Police in Guinea-Bissau seized 2.6 tons of cocaine from a plane that arrived from Venezuela in the West African country’s capital, Bissau, over the weekend, judicial police said Monday.
The agents confiscated 78 bales of drugs that were smuggled in on a Gulfstream IV aircraft during a raid on Saturday afternoon at Bissau’s Osvaldo Vieira International Airport, the police said in a statement.
The crew of five, which included two Mexican nationals as well as citizens of Colombia, Ecuador and Brazil, were arrested, including the pilot.

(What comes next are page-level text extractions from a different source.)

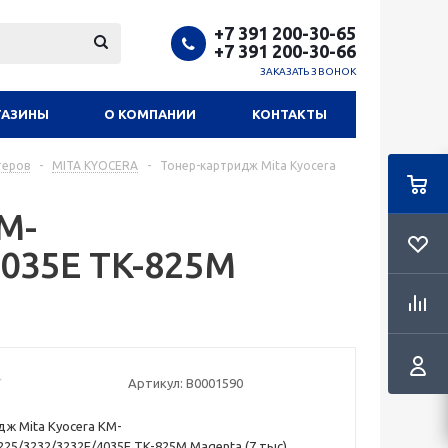
+7 391 200-30-65
+7 391 200-30-66
ЗАКАЗАТЬ ЗВОНОК
ГАЗИНЫ
О КОМПАНИИ
КОНТАКТЫ
теров
-
MITA KYOCERA
-
Тонер-картридж Mita Kyocera
M-
4035E TK-825M
Артикул:
В0001590
ж Mita Kyocera KM-
225/3232/3232E/4035E TK-825M Magenta (7 тыс)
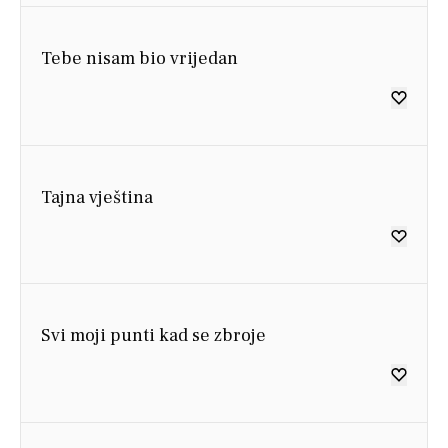
Tebe nisam bio vrijedan
Tajna vještina
Svi moji punti kad se zbroje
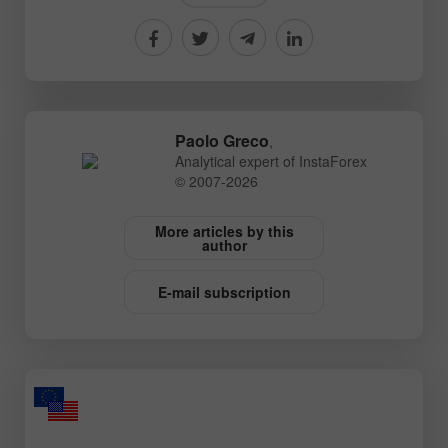
Paolo Greco
,
Analytical expert of InstaForex
© 2007-2026
More articles by this
author
E-mail subscription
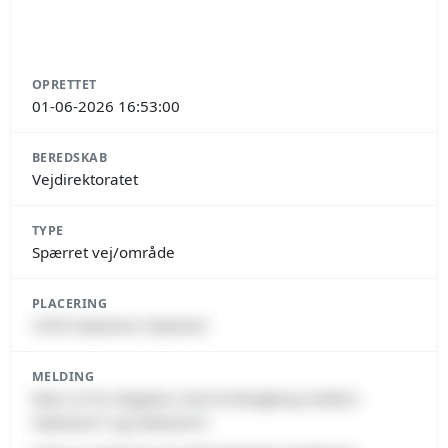
OPRETTET
01-06-2026 16:53:00
BEREDSKAB
Vejdirektoratet
TYPE
Spærret vej/område
PLACERING
4700 Næstved, Næstved
MELDING
Rute 22 fra Slagelse mod Vordingborg mellem
Næstved V og Næstved S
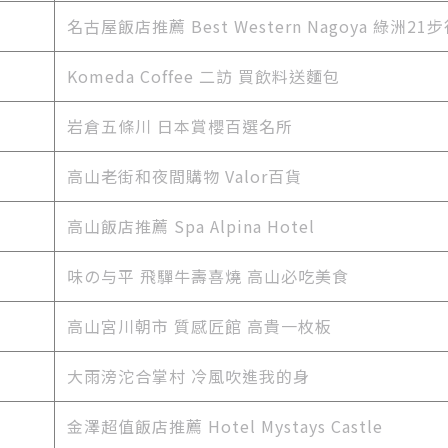
名古屋飯店推薦
Best Western Nagoya 綠洲21
Komeda Coffee 二訪 買飲料送麵包
岩倉五條川 日本賞櫻百選名所
高山老街和夜間購物 Valor百貨
高山飯店推薦 Spa Alpina Hotel
味の与平 飛驒牛壽喜燒 高山必吃美食
高山宮川朝市 質感匠館 高貴一枚板
大雨滂沱合掌村 冷風吹進我的身
金澤超值飯店推薦 Hotel Mystays Castle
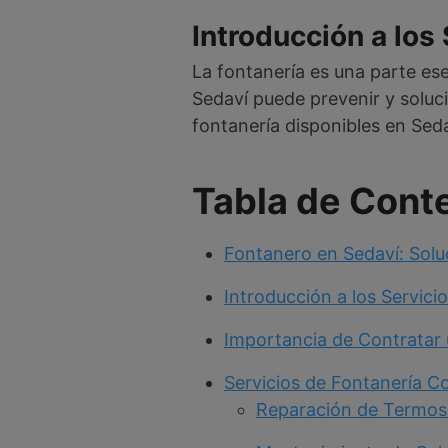
Introducción a los
La fontanería es una parte es
Sedaví puede prevenir y soluci
fontanería disponibles en Seda
Tabla de Cont
Fontanero en Sedaví: Solu
Introducción a los Servici
Importancia de Contratar 
Servicios de Fontanería 
Reparación de Termos 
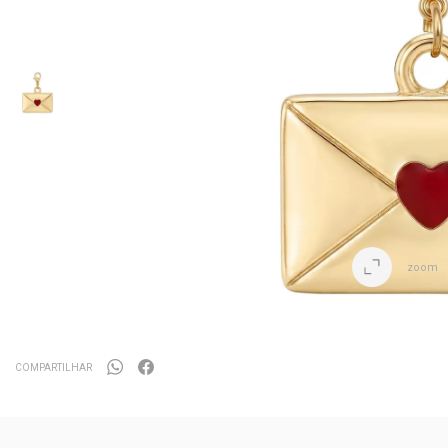
zoom
COMPARTILHAR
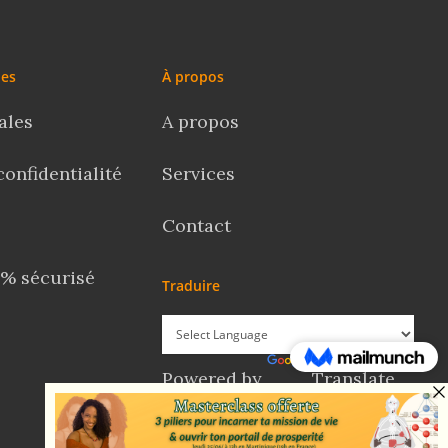
les
À propos
ales
A propos
confidentialité
Services
Contact
% sécurisé
Traduire
Powered by
Translate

Cocaine seizures are becoming increasingly common in West Africa. The region has become a key transit hub for drugs from Latin America and Southwest Asia destined for Europe, according to a U.N. report released earlier this year.
Guinea-Bissau in particular is known as a preferred route for international drug cartels. Earlier this year, the son of the country’s former president, Malam Bacai Sanha, was sentenced to more than six years in prison by a U.S. court for leading an international heroin trafficking ring.
The cocaine seizure on Saturday was carried out in close cooperation with the U.S. Drug Enforcement Administration and the Maritime Analysis and Operations Centre–Narcotics, a European organization, the judicial police said in its statement.
Neighboring Senegal also announced a record-breaking cocaine seizure of 1137 kilograms (2,506 pounds) — the most ever intercepted on land and valued at $146 million — near an artisanal mine in the east of the country earlier this year.